Application integration patterns for microservices: Orchestration and coordination

This post is courtesy of Stephen Liedig, Sr. Serverless Specialist SA.

This is the final blog post in the “Application Integration Patterns for Microservices” series. Previous posts cover asynchronous messaging for microservices, fan-out strategies, and scatter-gather design patterns.

In this post, I look at how to implement messaging patterns to help orchestrate and coordinate business workflows in our applications. Specifically, I cover two patterns:

Pipes and Filters, as presented in the book “Enterprise Integration Patterns: Designing, Building, and Deploying Messaging Solutions” (Hohpe and Woolf, 2004)
Saga Pattern, which is a design pattern for dealing with “long-lived transactions” (LLT), published by Garcia-Molina and Salem in 1987.

I discuss these patterns using the Wild Rydes example from this series.

Wild Rydes

Wild Rydes is a fictional technology start-up created to disrupt the transportation industry by replacing traditional taxis with unicorns. Several hands-on AWS workshops use the Wild Rydes scenario. It illustrates concepts such as serverless development, event-driven design, API management, and messaging in microservices.

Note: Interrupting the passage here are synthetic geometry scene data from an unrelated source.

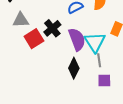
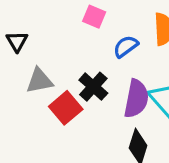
purple semicircle: (77, 39) -> (136, 99), turned 40

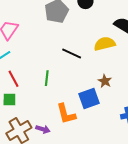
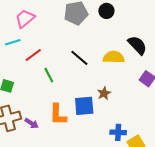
green line: (47, 78) -> (49, 75), turned -49
red line: (14, 79) -> (33, 55), moved, turned 66

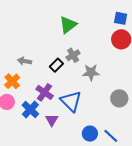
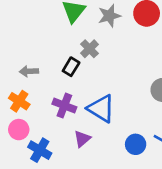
gray star: (91, 72) -> (109, 16), moved
blue cross: (30, 110) -> (40, 150), moved
purple triangle: (52, 120) -> (82, 139), turned 32

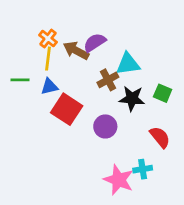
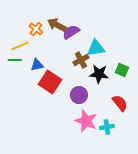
brown arrow: (76, 51) -> (57, 25), moved
yellow line: (48, 59) -> (20, 46), moved, turned 60
pink star: (119, 180) -> (86, 121), moved

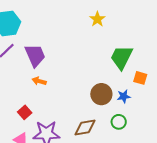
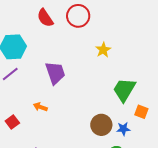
purple trapezoid: (35, 55) -> (55, 73), moved
red square: (25, 112) -> (12, 122), moved

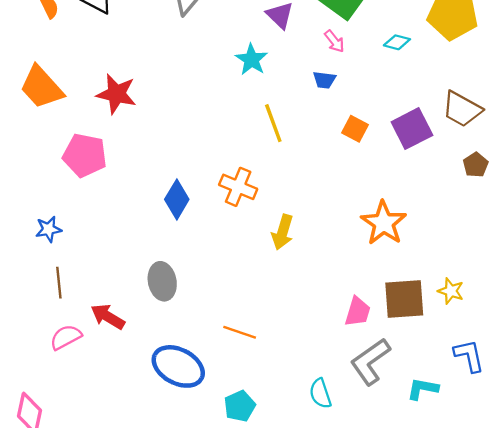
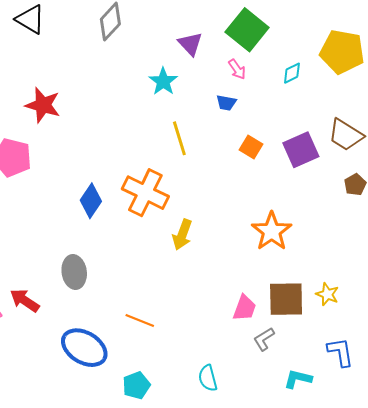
cyan diamond: (397, 42) -> (292, 73), turned -45
orange cross: (238, 187) -> (145, 193), size x1.4
gray L-shape: (370, 362) -> (264, 339), moved, size x0.6

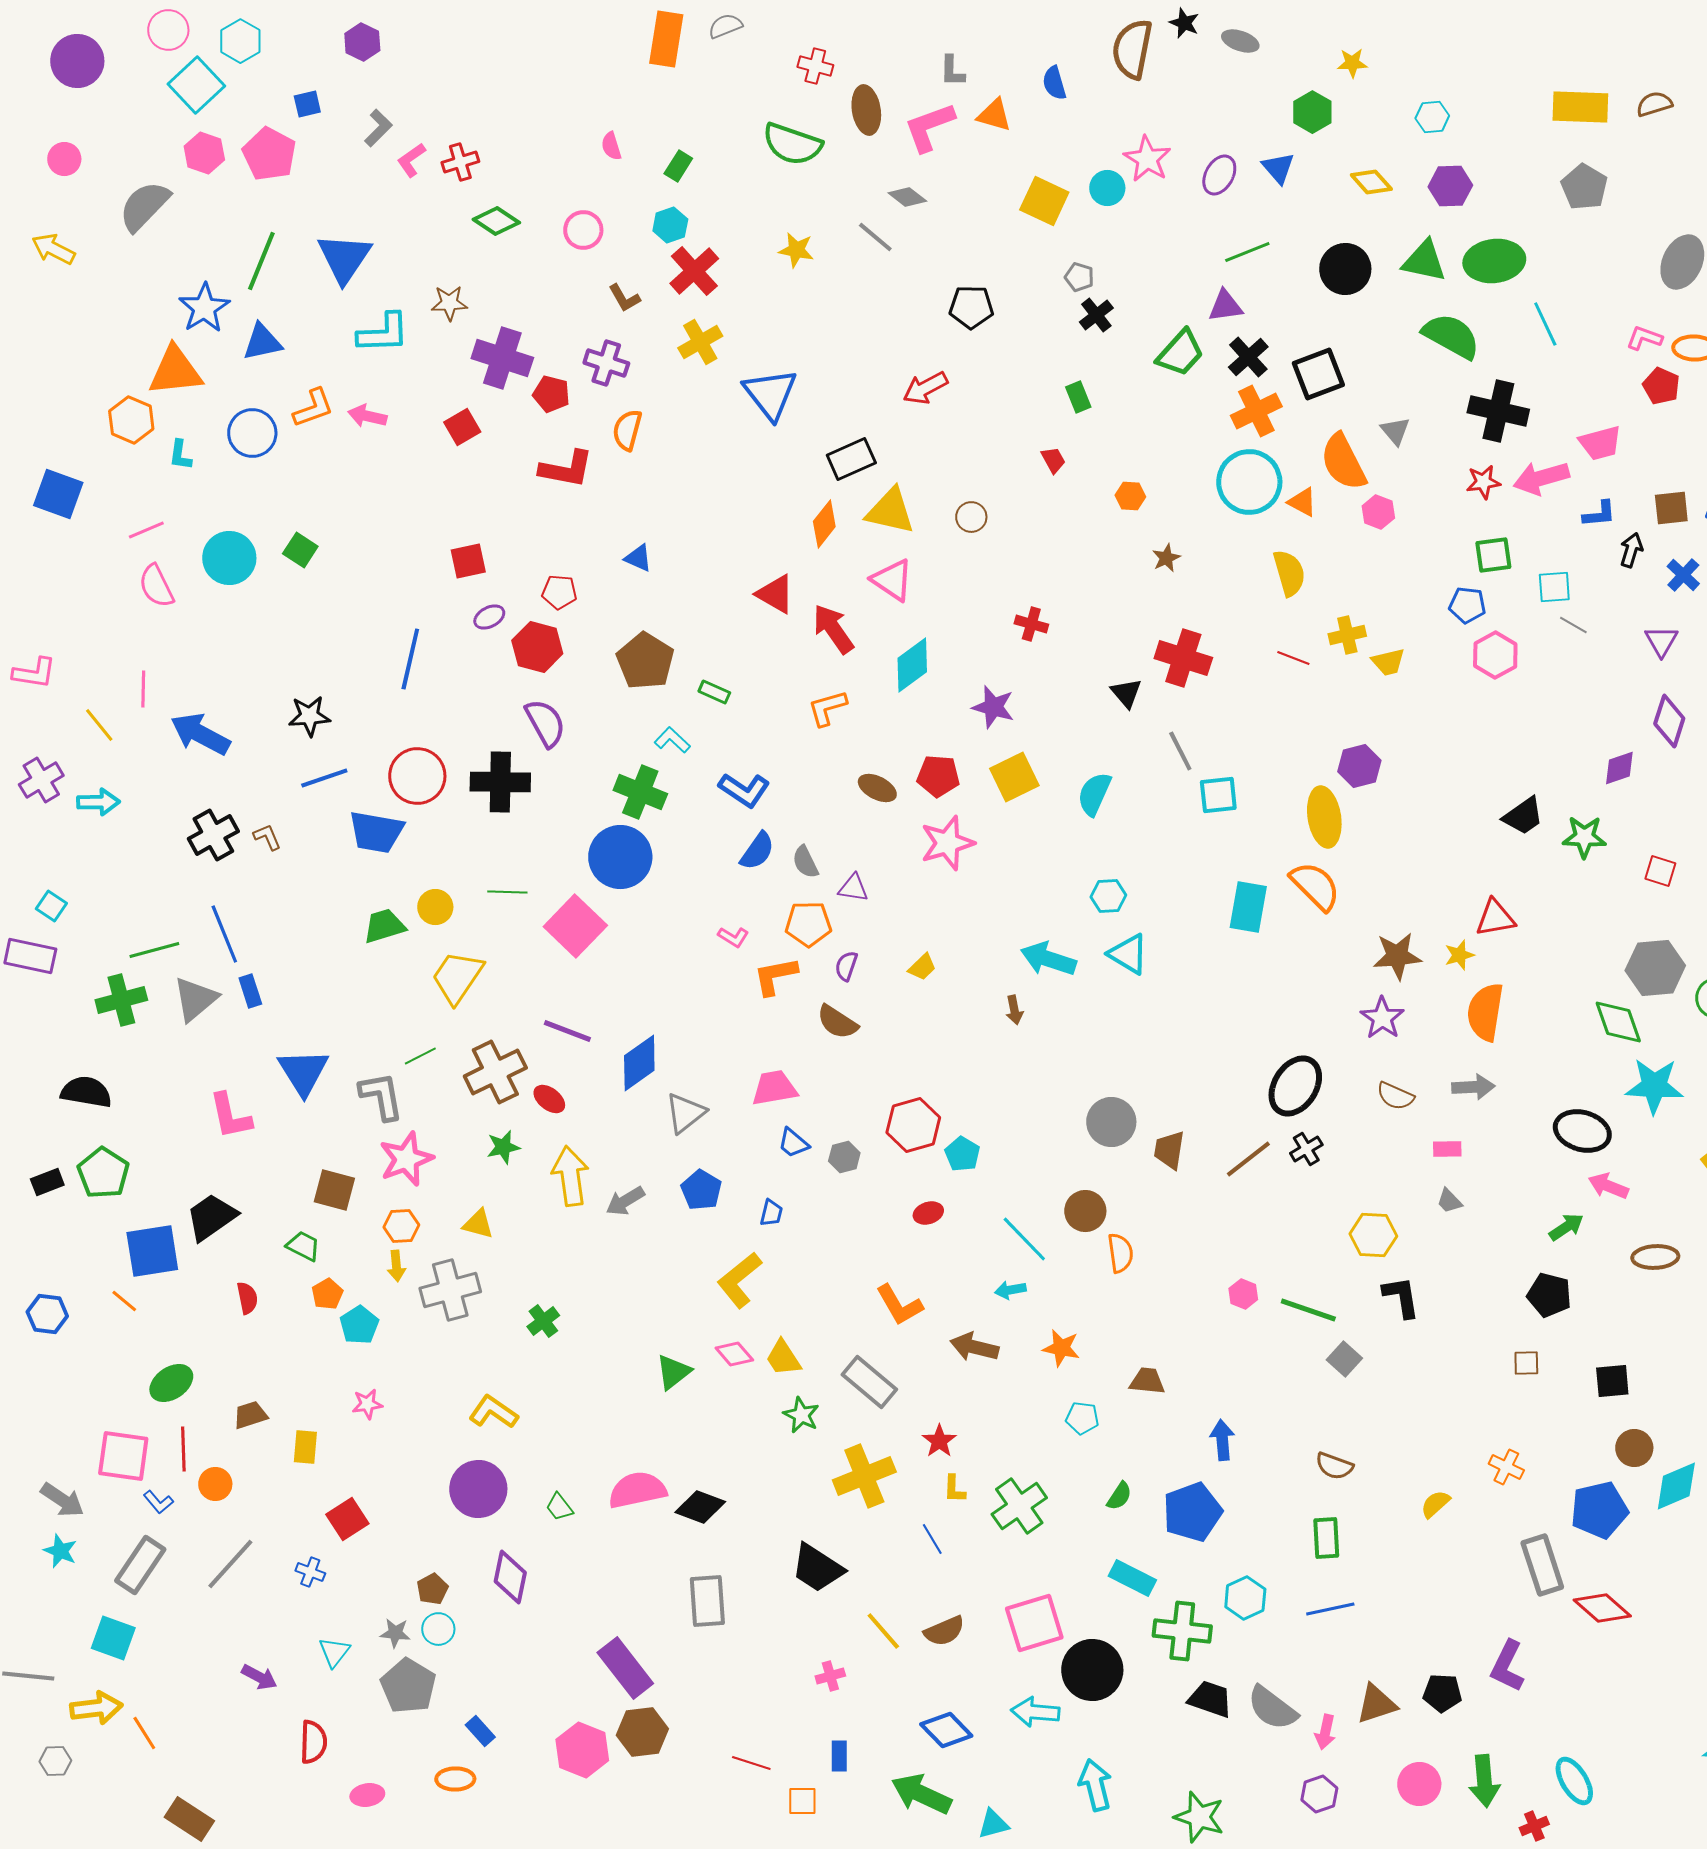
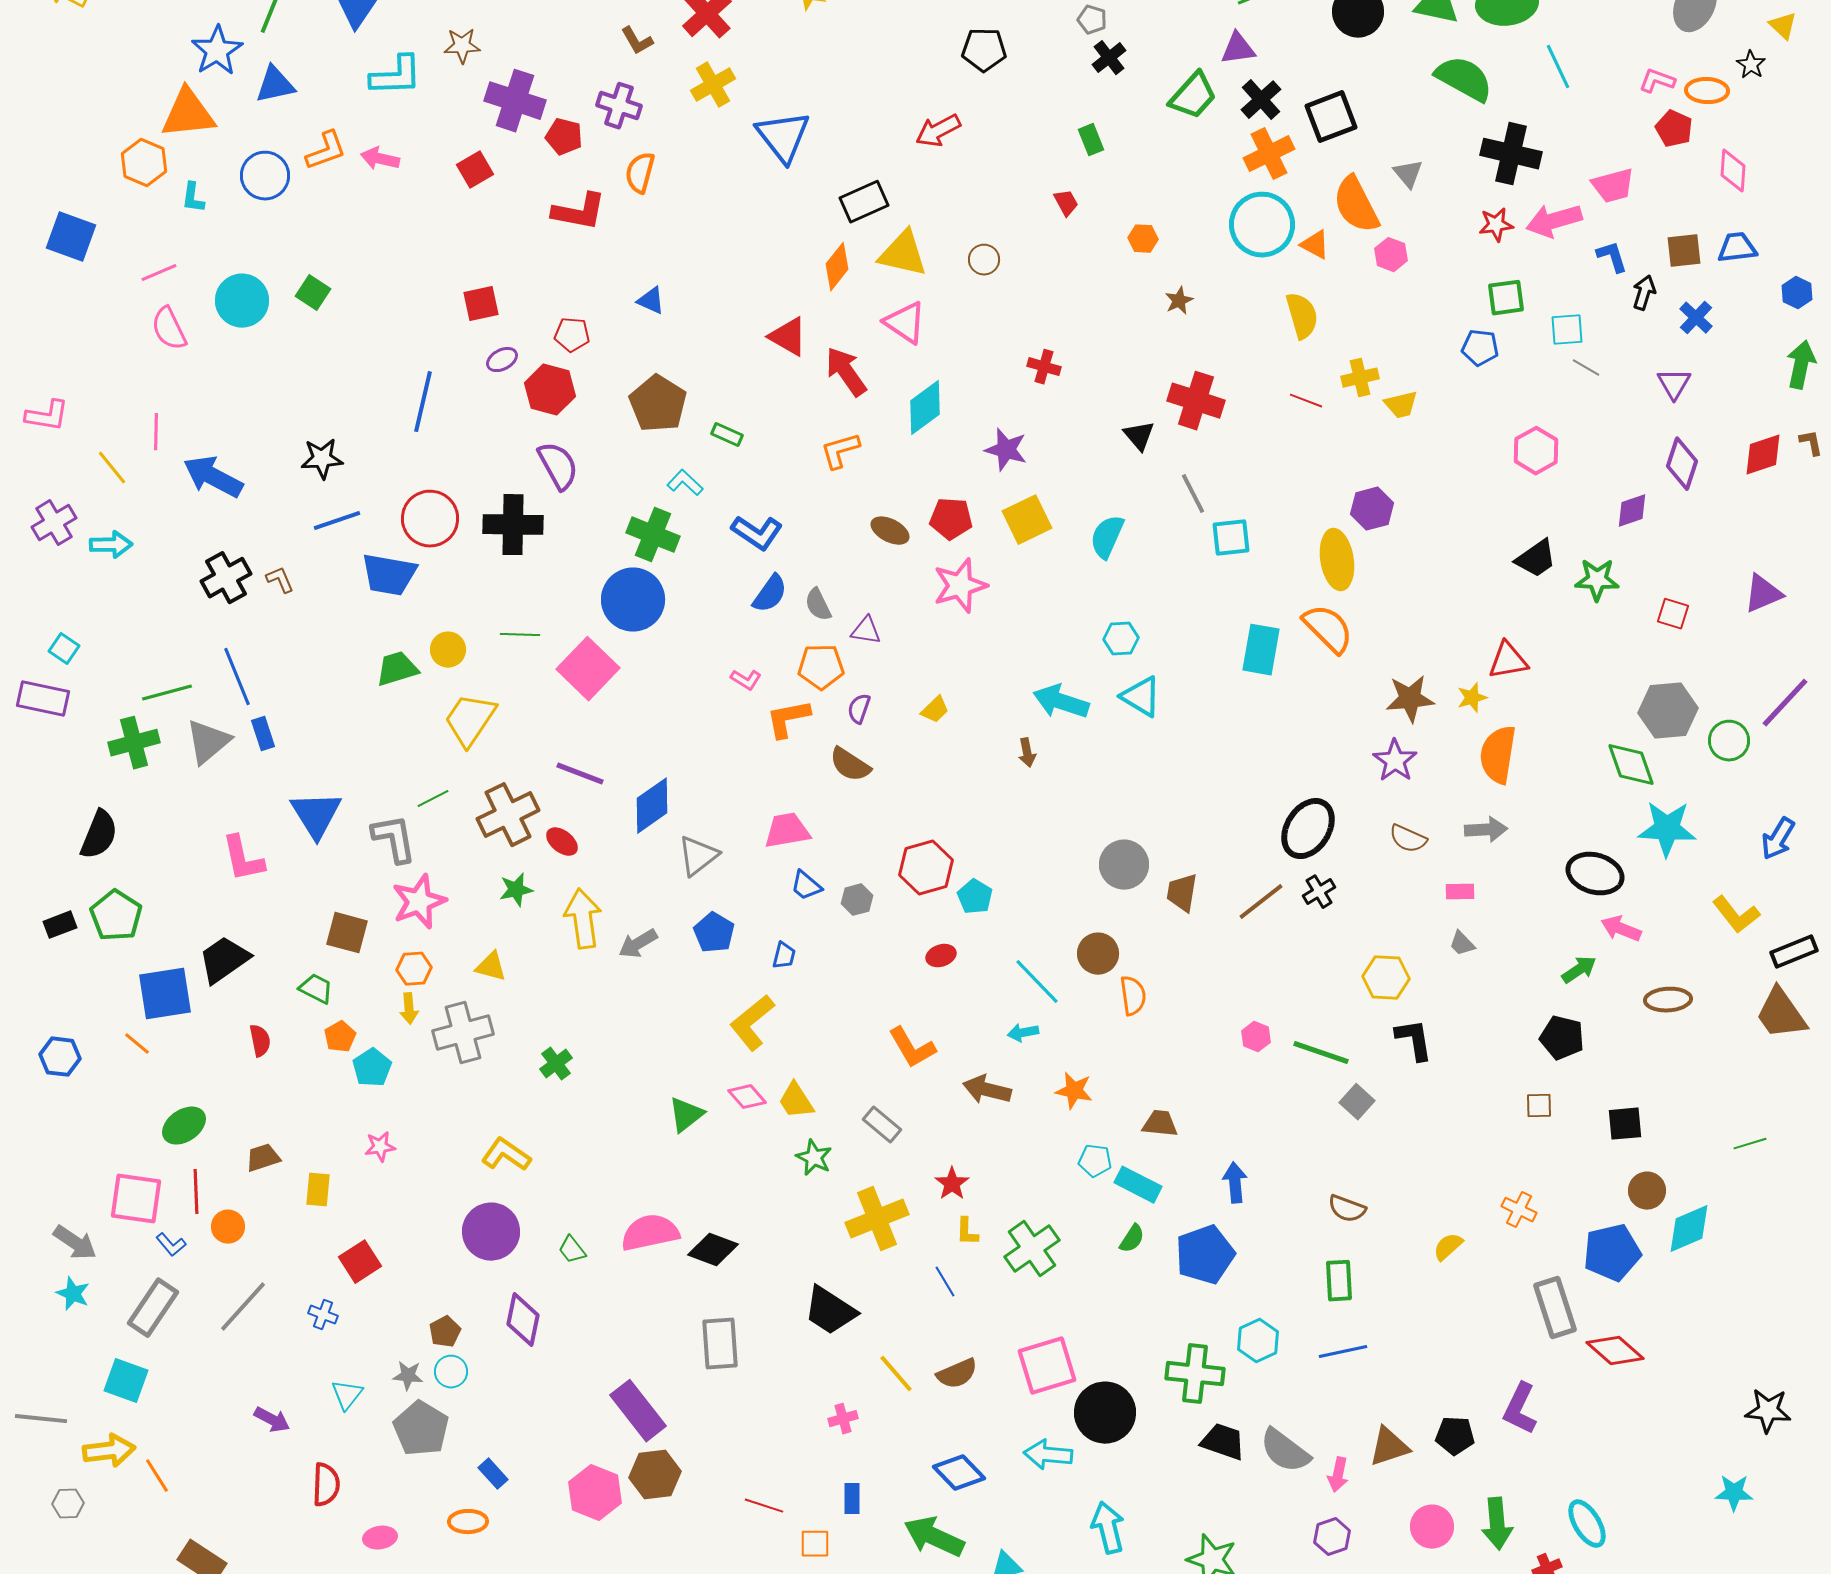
blue L-shape: (1599, 514) -> (1612, 257), turned -102
pink hexagon: (1495, 655) -> (1536, 451), moved
black semicircle: (86, 1092) -> (99, 835), turned 102
gray rectangle: (869, 1382) -> (882, 1125), size x0.7
cyan rectangle: (1132, 1578) -> (1138, 1185), moved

This blog post explores the build process of the Wild Rydes workshop, to help you apply these concepts to your applications.

After completing a unicorn ride, the Wild Rydes customer application charges the customer. Once the driver submits a ride completion, an event triggers the following steps:

Registers the fare: registers the fare ride completion event.
Initiates the payment (via a payment service): calls a payment gateway for credit card pre-authorization. Using the pre-authorization code, it completes the payment transaction.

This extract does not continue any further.